DATA SHOWN:
..............................
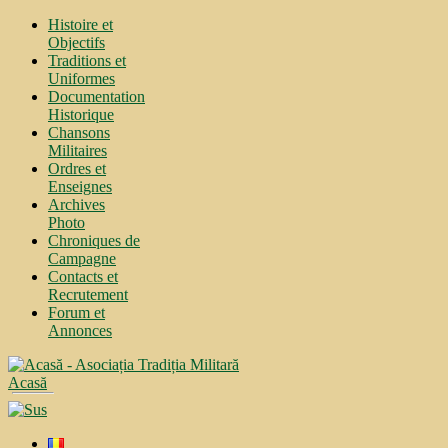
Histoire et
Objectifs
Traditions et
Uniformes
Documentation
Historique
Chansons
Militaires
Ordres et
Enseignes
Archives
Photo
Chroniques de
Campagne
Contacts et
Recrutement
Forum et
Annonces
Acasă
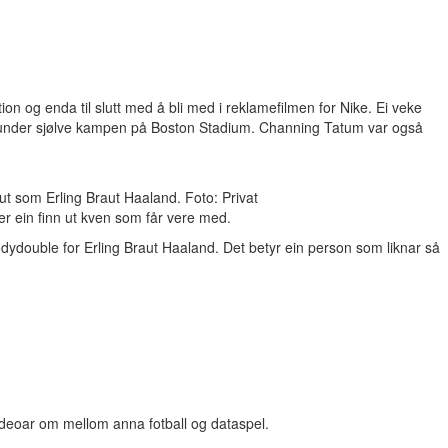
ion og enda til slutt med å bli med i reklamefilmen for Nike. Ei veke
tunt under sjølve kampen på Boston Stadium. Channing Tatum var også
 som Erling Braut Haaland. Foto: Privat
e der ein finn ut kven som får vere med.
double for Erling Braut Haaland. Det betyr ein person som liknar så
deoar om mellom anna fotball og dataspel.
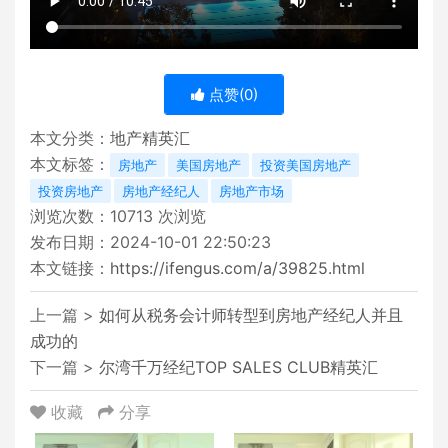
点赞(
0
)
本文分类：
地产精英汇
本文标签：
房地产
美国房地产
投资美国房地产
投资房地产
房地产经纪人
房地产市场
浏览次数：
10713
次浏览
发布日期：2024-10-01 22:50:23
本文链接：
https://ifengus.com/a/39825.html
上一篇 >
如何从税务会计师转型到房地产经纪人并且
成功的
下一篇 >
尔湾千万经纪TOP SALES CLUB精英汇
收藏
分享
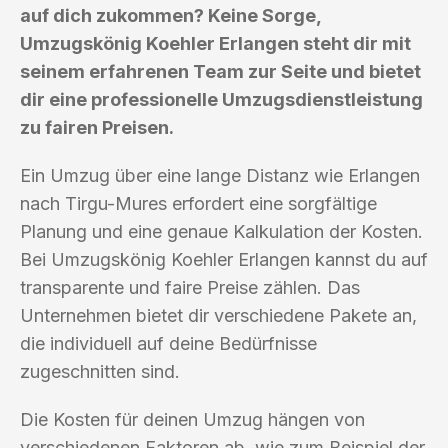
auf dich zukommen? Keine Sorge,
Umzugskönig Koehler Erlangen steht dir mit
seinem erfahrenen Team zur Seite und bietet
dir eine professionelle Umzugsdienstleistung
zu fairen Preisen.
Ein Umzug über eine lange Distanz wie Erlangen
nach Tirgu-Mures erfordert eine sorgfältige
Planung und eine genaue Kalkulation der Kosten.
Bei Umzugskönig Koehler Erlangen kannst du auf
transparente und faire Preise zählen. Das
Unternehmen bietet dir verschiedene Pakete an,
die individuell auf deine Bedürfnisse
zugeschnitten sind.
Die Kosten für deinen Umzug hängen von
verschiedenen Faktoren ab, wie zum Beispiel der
..............................
WHAT YOU WILL DO: Return each line of the data that contains the string "Braut".

TASK ANSWER:
 som Erling Braut Haaland. Foto: Privat
double for Erling Braut Haaland. Det betyr ein person som liknar så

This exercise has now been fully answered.